Le club de l’Economiste du Faso a organisé une conférence publique sur l’Impôt unique sur les traitements et salaires (IUTS), le mercredi 22 janvier à Ouagadougou. L’objectif a été d’améliorer la compréhension du public burkinabé sur l’IUTS.

L’application de l’Impôt unique sur les traitements et salaires (IUTS) des agents du secteur public et privé continue de défrayer la chronique. Le mercredi 22 janvier 2020 à Ouagadougou, c’est le club de l’Economiste du Faso qui a mis le pied dans le plat à travers une conférence publique sous le thème : « IUTS et justice fiscale : regards croisés entre contribuables, universitaires et praticiens ». Animés par des fiscalistes et syndicalistes, les échanges, selon les organisateurs, visent à contribuer à une meilleure compréhension de l’IUTS. Pour le directeur de publication de l’hebdomadaire économique, Abdoulaye Tao, il est nécessaire de faire savoir que l’IUTS n’est pas un nouvel impôt mais qu’au nom de la justice fiscale et de l’équité, il faudrait trouver des moyens de l’appliquer afin que chacun puisse payer l’impôt en fonction de ses revenus.
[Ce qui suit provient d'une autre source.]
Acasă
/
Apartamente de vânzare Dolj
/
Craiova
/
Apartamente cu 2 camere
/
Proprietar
«Au vu des débats avec les conférenciers, chacun a su tirer profit des contributions des uns et des autres », a-t-il indiqué. De l’avis du syndicaliste, membre de la Confédération syndicale burkinabè (CSB), Toussaint Bationo, le problème actuel de l’IUTS est qu’il touche aux «intérêts individuels et non généraux. C’est la raison pour laquelle », a-t-il dit, certains se battent pour sa suppression. « La plupart de ceux qui combattent l’IUTS ne font que des simulations », a poursuivi M. Bationo. Le spécialiste en fiscalité, Dr Daouda Diallo, pour sa part, a estimé que l’IUTS doit être une obligation pour tous les travailleurs pour qu’ils puissent contribuer à l’optimisation des ressources afin de prendre en charge les besoins de la collectivité. En sus, il a affirmé que le gouvernement a, depuis ces 50 dernières années, failli dans la mise en application de l’IUTS en le prélevant rien que chez les agents du secteur privé. A l’écouter, beaucoup de revenus échappent à l’Etat.
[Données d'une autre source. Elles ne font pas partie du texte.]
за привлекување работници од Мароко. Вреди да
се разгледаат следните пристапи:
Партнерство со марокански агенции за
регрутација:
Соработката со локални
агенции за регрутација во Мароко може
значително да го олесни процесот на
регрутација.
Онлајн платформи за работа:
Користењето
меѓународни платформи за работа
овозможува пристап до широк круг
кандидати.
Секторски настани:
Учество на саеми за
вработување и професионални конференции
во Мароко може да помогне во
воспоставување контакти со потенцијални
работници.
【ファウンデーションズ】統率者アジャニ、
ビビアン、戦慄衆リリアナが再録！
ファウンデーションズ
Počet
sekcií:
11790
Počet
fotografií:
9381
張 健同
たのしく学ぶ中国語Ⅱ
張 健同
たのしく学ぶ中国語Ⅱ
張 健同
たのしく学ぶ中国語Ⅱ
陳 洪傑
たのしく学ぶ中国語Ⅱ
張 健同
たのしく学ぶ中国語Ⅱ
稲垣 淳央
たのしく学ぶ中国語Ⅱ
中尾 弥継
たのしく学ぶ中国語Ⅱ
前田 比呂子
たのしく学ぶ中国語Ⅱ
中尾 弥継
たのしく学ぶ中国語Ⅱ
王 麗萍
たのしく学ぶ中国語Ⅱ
« Pour ce faire, il va falloir fiscaliser tous les revenus afin de contribuer au développement socio-économique du pays », a clamé le fiscaliste. En rappel, établi depuis le 17 septembre 1970, l’IUTS vient en remplacement de trois (3) impôts : l’impôt proportionnel sur les traitements publics et privés, les indemnités, les émoluments et les salaires et de l’impôt forfaitaire sur le revenu des salaires et la taxe de voirie pour les salariés.